What led a man to write a 1,905-page suicide note? What does it mean to have a library without books? What happens when the state makes it easier for neighbors to seek restraining orders against each other? Over the years, I have written a wide range of stories that don't fall into neat categories. Here are the highlights.

Raising a Wolf

Meet my 2-year-old-boss

Toddler in the house? Let the battle of wills begin.
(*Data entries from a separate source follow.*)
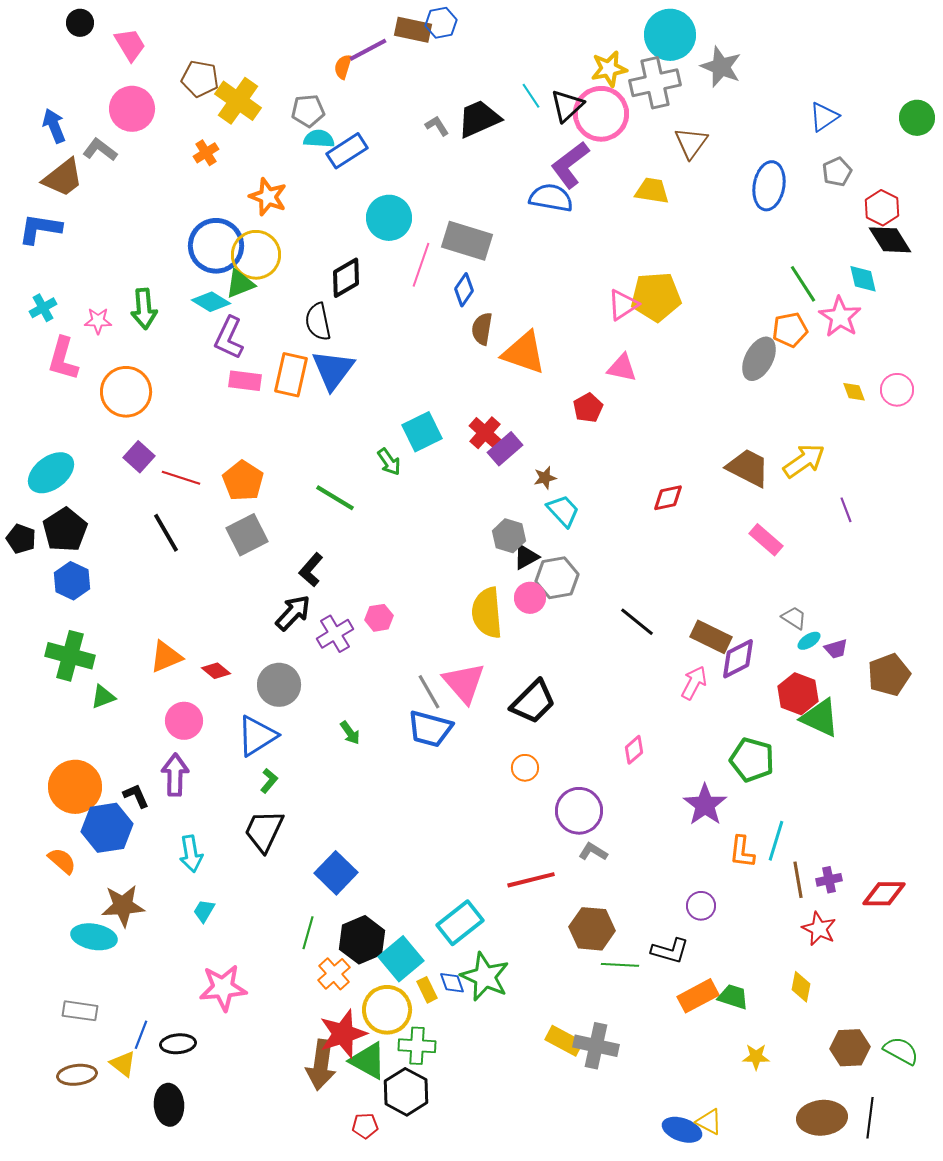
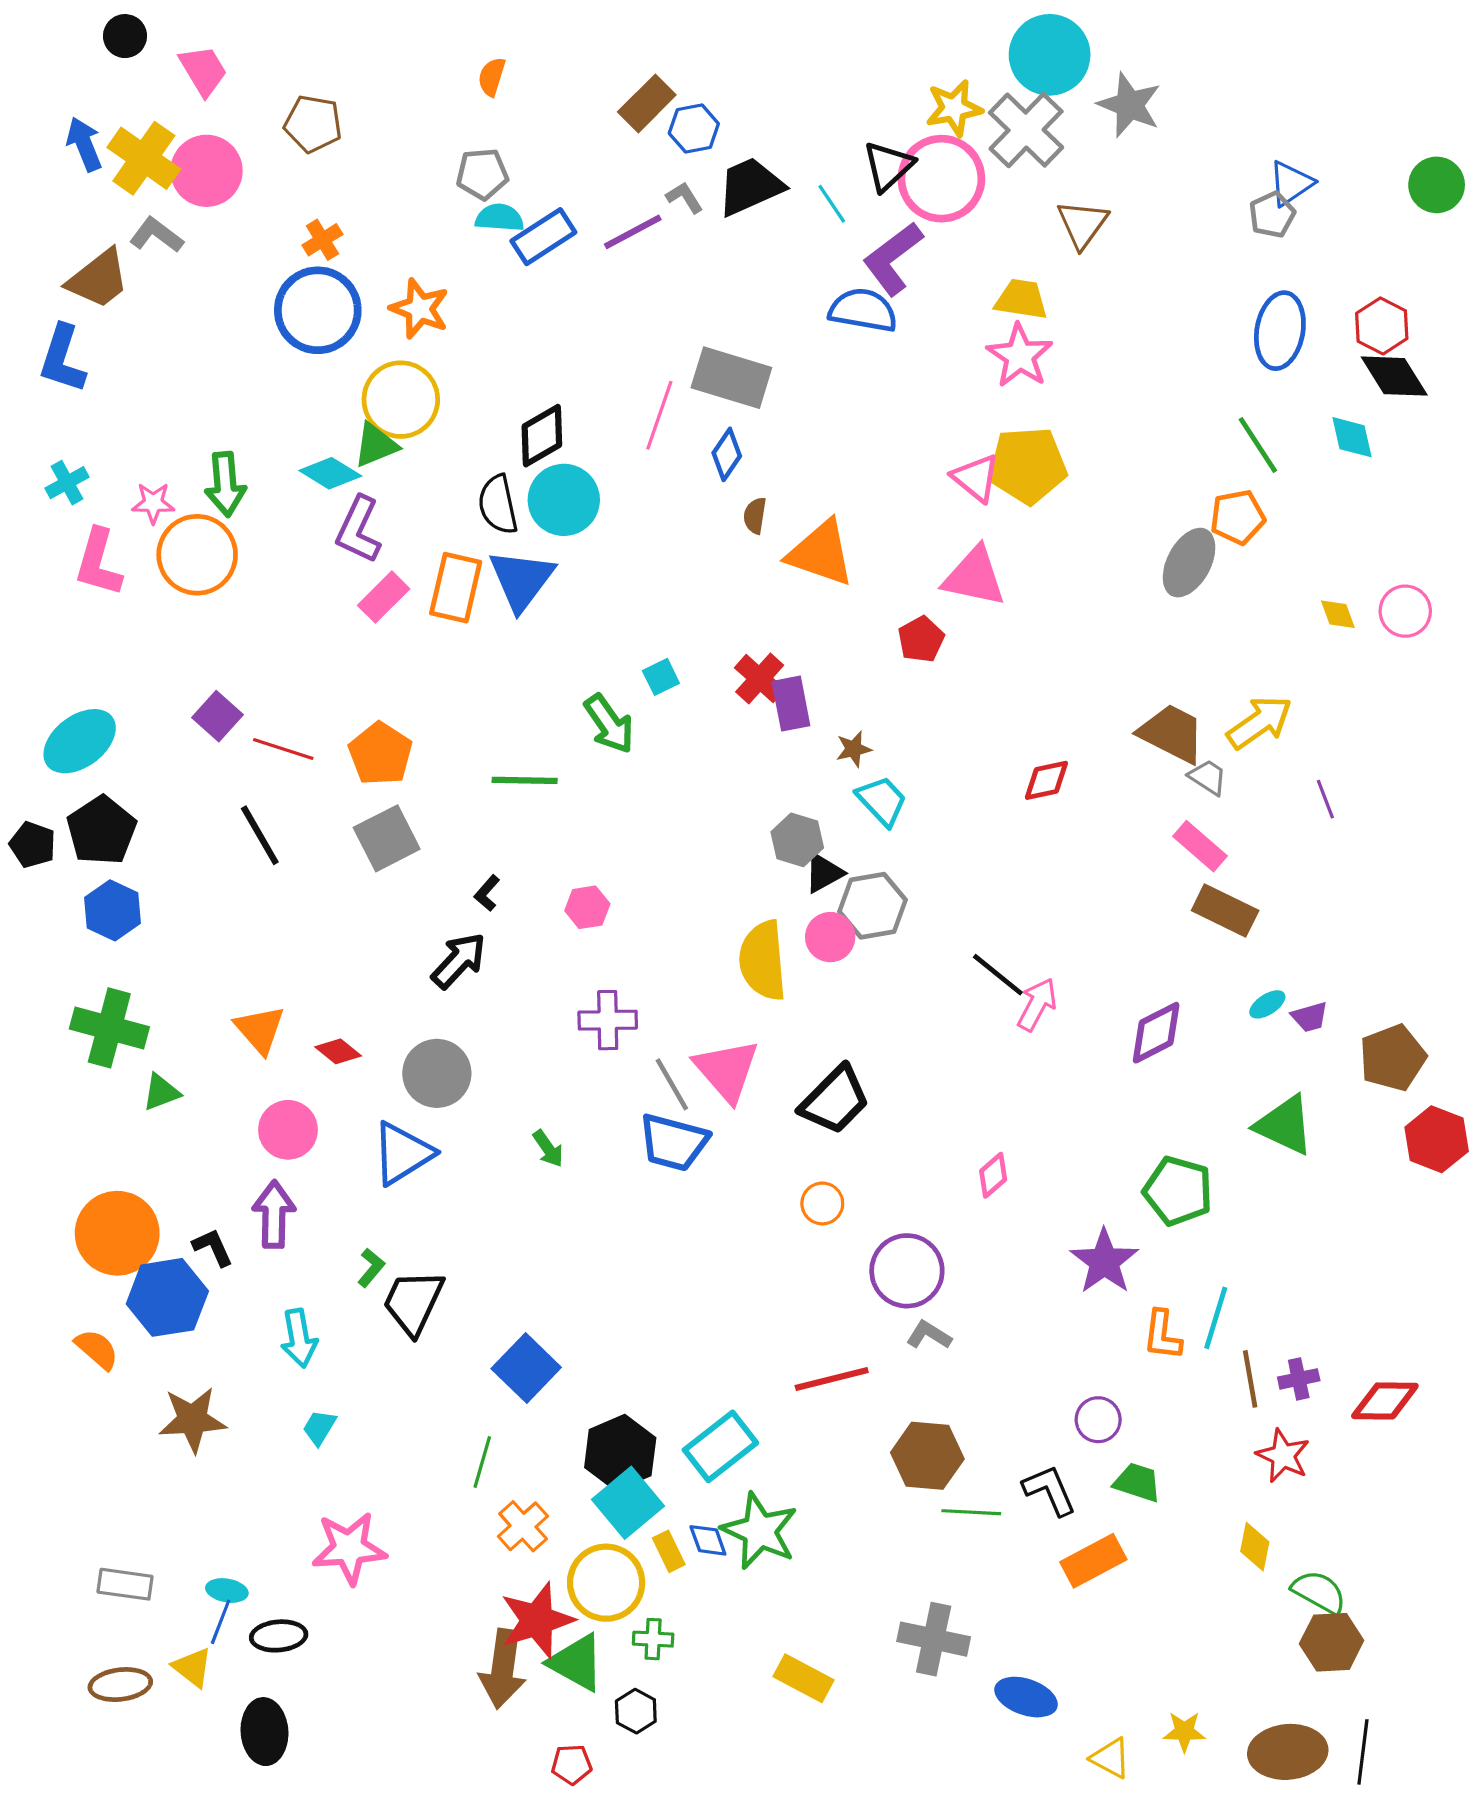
blue hexagon: (441, 23) -> (694, 128), moved
brown rectangle: (413, 30) -> (647, 103), moved, turned -57
purple line: (368, 50) -> (633, 232), moved
orange semicircle: (343, 67) -> (492, 77), moved
gray cross: (655, 83) -> (1026, 130), turned -33
cyan line: (531, 96) -> (832, 204), moved
yellow cross: (238, 101) -> (144, 158), moved
blue arrow: (54, 126) -> (84, 144), moved
gray pentagon: (837, 172) -> (1272, 215), moved
blue ellipse: (769, 186) -> (1280, 331), moved
cyan circle: (389, 218) -> (564, 500), moved
blue L-shape: (40, 229) -> (62, 359), turned -81
blue circle: (216, 246) -> (318, 310), moved
pink triangle: (623, 305) -> (976, 478), turned -48
pink star: (840, 317) -> (1020, 356), moved
brown semicircle: (482, 329) -> (755, 516), size x0.7
pink triangle: (622, 368) -> (974, 577), size x1.4
pink rectangle: (245, 381) -> (384, 597), turned -52
orange circle: (126, 392) -> (197, 555), moved
cyan square: (422, 432) -> (661, 677), size x0.6
purple rectangle: (505, 449) -> (791, 704), turned -60
green arrow: (389, 462) -> (609, 724), size x1.4
green line: (335, 498) -> (525, 780), turned -30
black L-shape: (311, 570) -> (487, 893), size x0.7
pink hexagon: (379, 618) -> (587, 907), moved
gray trapezoid: (794, 618) -> (1208, 777), moved
purple cross: (335, 634) -> (608, 1020), moved, turned 30
brown rectangle: (711, 637) -> (1225, 910), moved
orange triangle: (166, 657) -> (260, 1030), turned -48
pink arrow: (694, 683) -> (1037, 1004), moved
red hexagon: (798, 694) -> (1437, 1139), moved
green L-shape: (269, 781) -> (371, 1268), moved
cyan ellipse: (94, 937) -> (227, 1591), moved, size x0.6
black hexagon: (362, 940) -> (620, 1453), moved
black L-shape: (670, 951) -> (1050, 1490), turned -129
green trapezoid: (733, 997) -> (1137, 1482), moved
yellow rectangle: (564, 1041) -> (804, 1678), moved
green cross: (417, 1046) -> (653, 1639), size x0.7
green semicircle: (901, 1051) -> (1319, 1592), moved
yellow star: (756, 1057) -> (1184, 1732), moved
black hexagon: (406, 1092) -> (636, 1711), size x0.6
blue ellipse: (682, 1130) -> (1026, 1697), moved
Wolfy being coaxed down the stairs.
KAYANA SZYMCZAK FOR THE BOSTON GLOBE
Wolfy being coaxed down the stairs.
BEN KIRCHNER FOR THE BOSTON GLOBE
I awake to a punch in the face.
Then comes the nails, the gouging of my eyes, the scratching of my cheeks.
This is how my 2-year-old son, Wolfy, often greets me in the morning. I’ve had the bruises to show for his unbounded exuberance – a fat lip, a bloody scab on my ear, scratch marks on every part of my face.
After taking refuge behind a closed door in the bathroom, I am hurried out by my wife, Jess, who has to be at work early, leaving me alone with our little menace. I try to hold Wolfy back as he chases her out the door, grabbing him just as he looks ready for a swan dive down the stairs.
In tears, he begs me to take him to the window to watch mommy drive off. We wave, and he calms down. Then he asks to go potty, even though he has yet to be potty trained. It’s a promising sign. So I comply, well aware of the futility and that it will require another struggle to dress him again.
Wolfy sits on the toilet for a few moments, smirking, taunting me with his big, blue, deeply mischievous eyes. Nothing happens. Then he stands up on the seat and nearly falls in. When I try to brush his teeth, he tosses the toothbrush on the floor. Afterward, he climbs into the bathtub, turns the water on, and demands a bath.
When I finally pull him out — squirming and screaming — he starts running through our apartment, each footfall like an earthquake for our neighbors below, who hate us. Wolfy raises the volume by testing how loud his voice can carry, shrieking in octaves better left to dying animals.
‘He flashes his impish grin and scurries the other way. I plead with him. He smiles back, a dimpled, towheaded devil.’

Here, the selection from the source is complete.